-- Data to process follows --

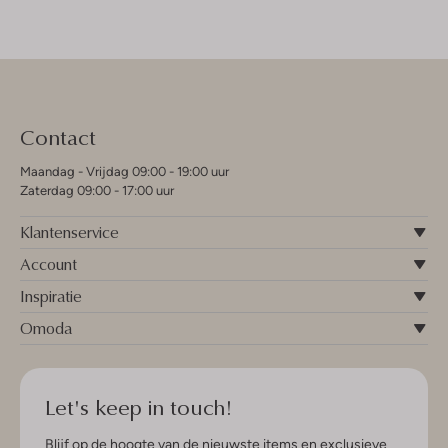
Contact
Maandag - Vrijdag 09:00 - 19:00 uur
Zaterdag 09:00 - 17:00 uur
Klantenservice
Account
Inspiratie
Omoda
Let's keep in touch!
Blijf op de hoogte van de nieuwste items en exclusieve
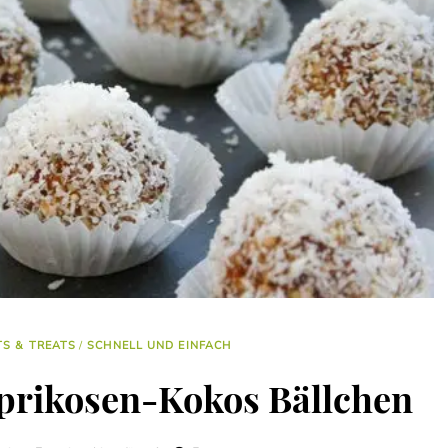
S & TREATS
/
SCHNELL UND EINFACH
prikosen-Kokos Bällchen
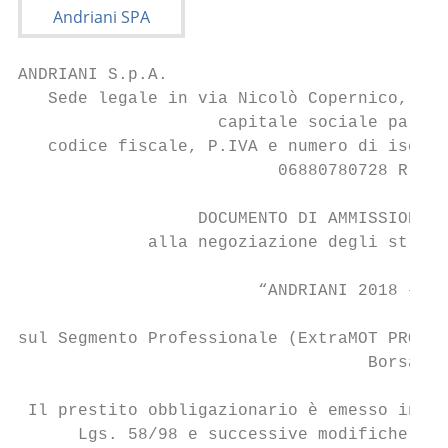
ANDRIANI S.p.A.

   Sede legale in via Nicolò Copernico, zon
                    capitale sociale pari a
   codice fiscale, P.IVA e numero di iscriz
                          06880780728 R.E.A
                  DOCUMENTO DI AMMISSIONE

             alla negoziazione degli strume
                        “ANDRIANI 2018 – 20
sul Segmento Professionale (ExtraMOT PRO) d
                                   Borsa It
 Il prestito obbligazionario è emesso in re
      Lgs. 58/98 e successive modifiche e a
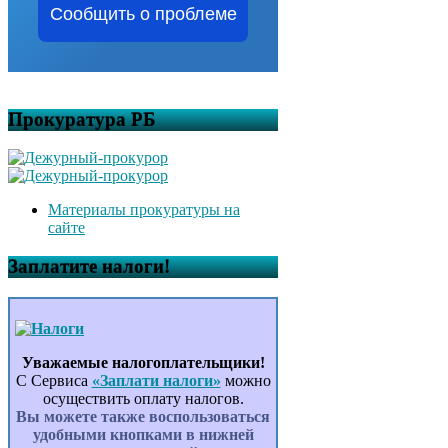
Сообщить о проблеме
Прокуратура РБ
Материалы прокуратуры на
сайте
Заплатите налоги!
Уважаемые налогоплательщики!
С Сервиса
«Заплати налоги»
можно
осуществить оплату налогов.
Вы можете также воспользоваться
удобными кнопками в нижней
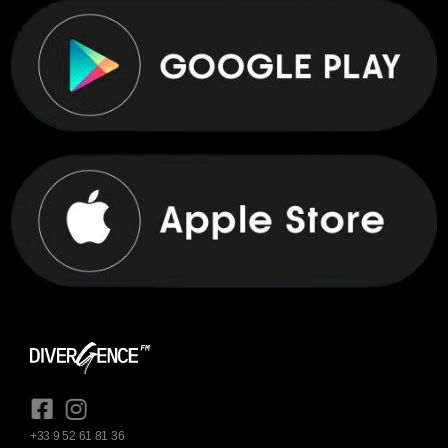
+33 9 52 61 81 36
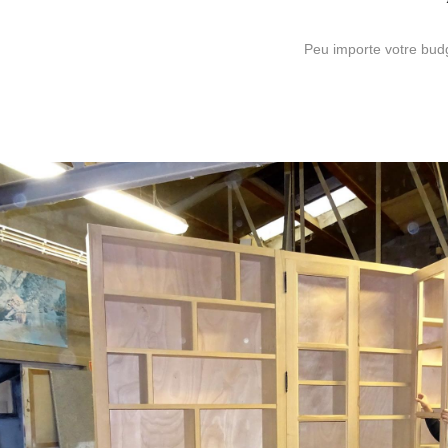
Peu importe votre bud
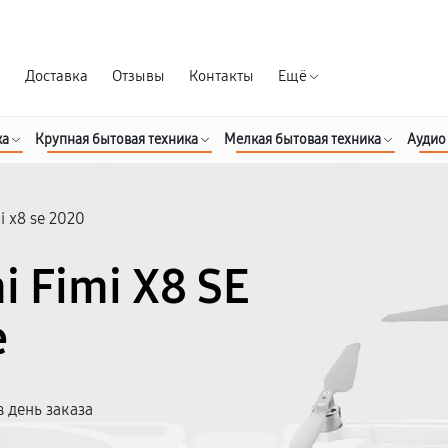
Гарантия д
я
Доставка
Отзывы
Контакты
Ещё
ка
Крупная бытовая техника
Мелкая бытовая техника
Аудио
i x8 se 2020
 Fimi X8 SE
е
 день заказа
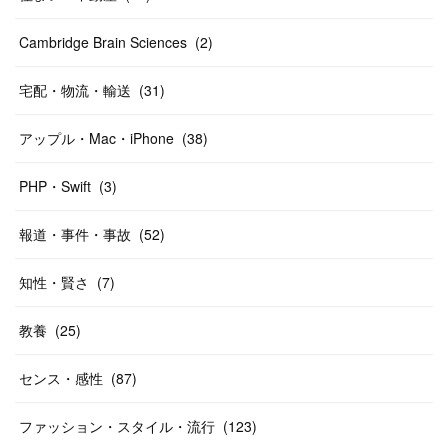
Cambridge Brain Sciences
(
2
)
宅配・物流・輸送
(
31
)
アップル・Mac・iPhone
(
38
)
PHP・Swift
(
3
)
報道・事件・事故
(
52
)
知性・賢さ
(
7
)
教養
(
25
)
センス・感性
(
87
)
ファッション・スタイル・流行
(
123
)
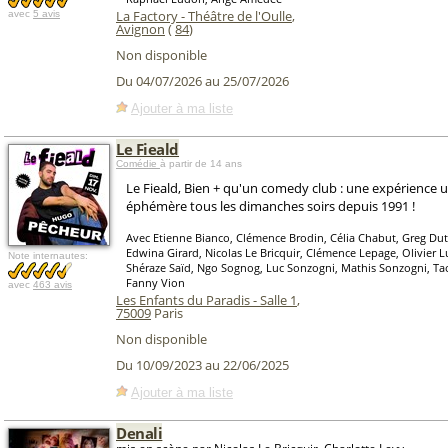
La Factory - Théâtre de l'Oulle
,
avec
5 avis
Avignon
(
84
)
Non disponible
Du 04/07/2026 au 25/07/2026
Ajouter à ma liste
Le Fieald
Comédie
à partir de 14 ans
Le Fieald, Bien + qu'un comedy club : une expérience 
éphémère tous les dimanches soirs depuis 1991 !
Avec Etienne Bianco, Clémence Brodin, Célia Chabut, Greg Du
Edwina Girard, Nicolas Le Bricquir, Clémence Lepage, Olivier 
Note internautes:
Shéraze Saïd, Ngo Sognog, Luc Sonzogni, Mathis Sonzogni, Ta
Fanny Vion
avec
463 avis
Les Enfants du Paradis - Salle 1
,
75009
Paris
Non disponible
Du 10/09/2023 au 22/06/2025
Ajouter à ma liste
Denali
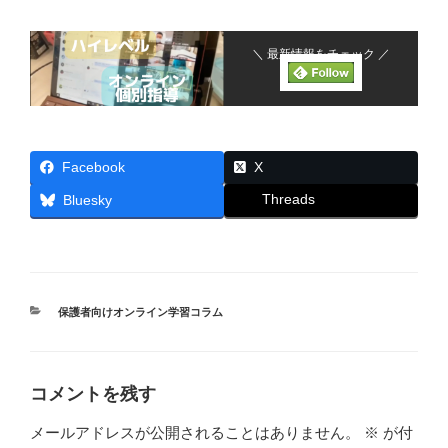
＼ 最新情報をチェック ／
Facebook
X
Threads
Bluesky
カ
保護者向けオンライン学習コラム
テ
ゴ
リ
ー
コメントを残す
メールアドレスが公開されることはありません。
※
が付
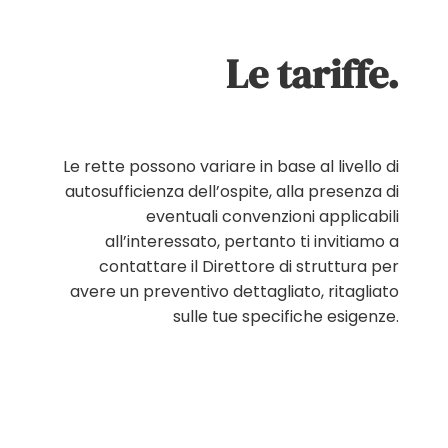
Le tariffe.
Le rette possono variare in base al livello di
autosufficienza dell’ospite, alla presenza di
eventuali convenzioni applicabili
all’interessato, pertanto ti invitiamo a
contattare il Direttore di struttura per
avere un preventivo dettagliato, ritagliato
sulle tue specifiche esigenze.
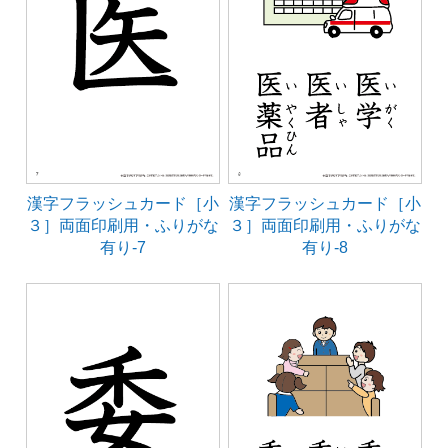
漢字フラッシュカード［小
漢字フラッシュカード［小
３］両面印刷用・ふりがな
３］両面印刷用・ふりがな
有り-7
有り-8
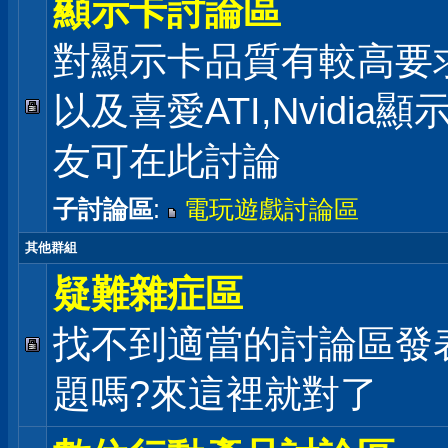
顯示卡討論區
對顯示卡品質有較高要
以及喜愛ATI,Nvidia
友可在此討論
子討論區
:
電玩遊戲討論區
其他群組
疑難雜症區
找不到適當的討論區發
題嗎?來這裡就對了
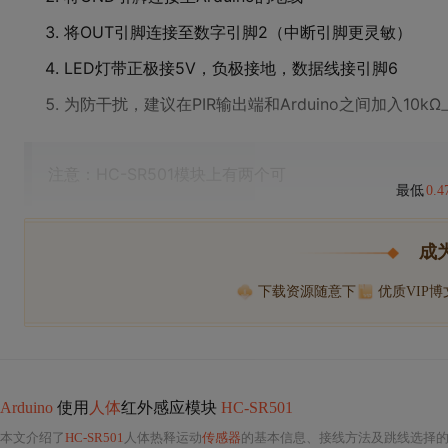
将OUT引脚连接至数字引脚2（中断引脚更灵敏）
LED灯带正极接5V，负极接地，数据线接引脚6
为防干扰，建议在PIR输出端和Arduino之间加入10k
注意：HC-SR501模块上有两个可
最低
0.
成
下载资源随意下
优质VIP
Arduino
使用
人体
红外感应模块
HC-SR501
本文介绍了
HC-SR501
人体热释运动
传感器
的基本信息、接线方法及跳线选择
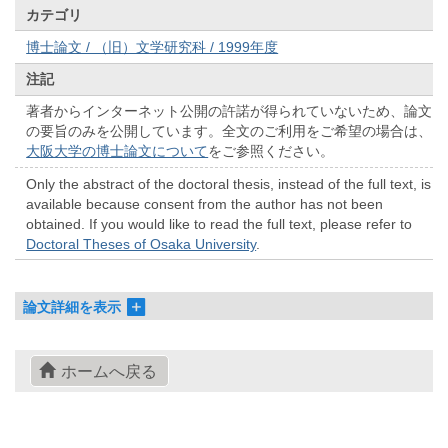
カテゴリ
博士論文 / （旧）文学研究科 / 1999年度
注記
著者からインターネット公開の許諾が得られていないため、論文
の要旨のみを公開しています。全文のご利用をご希望の場合は、
大阪大学の博士論文について
をご参照ください。
Only the abstract of the doctoral thesis, instead of the full text, is
available because consent from the author has not been
obtained. If you would like to read the full text, please refer to
Doctoral Theses of Osaka University
.
論文詳細を表示
ホームへ戻る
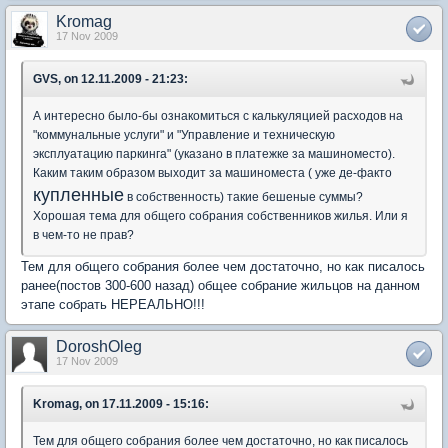
Kromag
17 Nov 2009
GVS, on 12.11.2009 - 21:23:
А интересно было-бы ознакомиться с калькуляцией расходов на
"коммунальные услуги" и "Управление и техническую
эксплуатацию паркинга" (указано в платежке за машиноместо).
Каким таким образом выходит за машиноместа ( уже де-факто
купленные
в собственность) такие бешеные суммы?
Хорошая тема для общего собрания собственников жилья. Или я
в чем-то не прав?
Тем для общего собрания более чем достаточно, но как писалось
ранее(постов 300-600 назад) общее собрание жильцов на данном
этапе собрать НЕРЕАЛЬНО!!!
DoroshOleg
17 Nov 2009
Kromag, on 17.11.2009 - 15:16:
Тем для общего собрания более чем достаточно, но как писалось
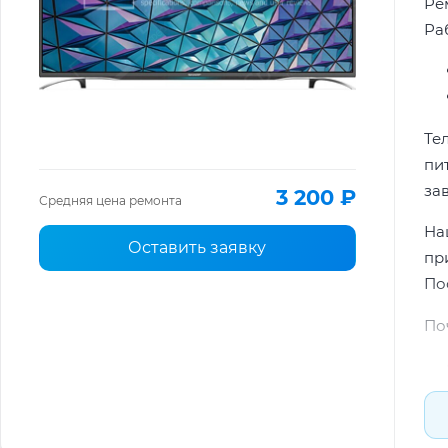
Ре
Ра
Те
пи
за
3 200 ₽
Средняя цена ремонта
На
Оставить заявку
пр
По
По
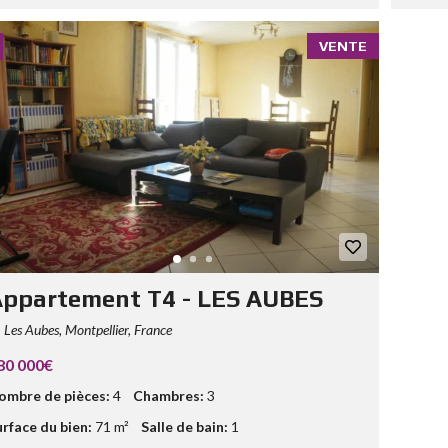
VENTE
ppartement T4 - LES AUBES
Les Aubes, Montpellier, France
80 000€
ombre de pièces:
4
Chambres:
3
urface du bien:
71 m²
Salle de bain:
1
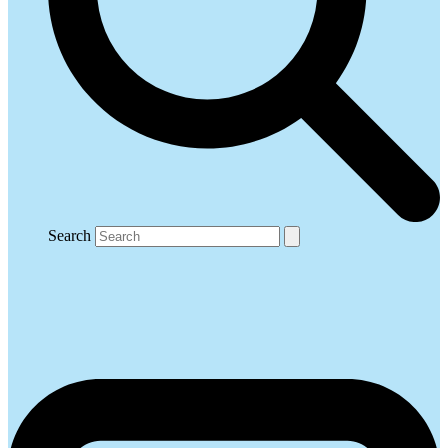
Search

-- Data to process concluded --

- **Requirement**
Every line that contains the string "alla" should be copied from the entries.

- **Result below**
             alla negoziazione degli strume
autosufficienza dell’ospite, alla presenza di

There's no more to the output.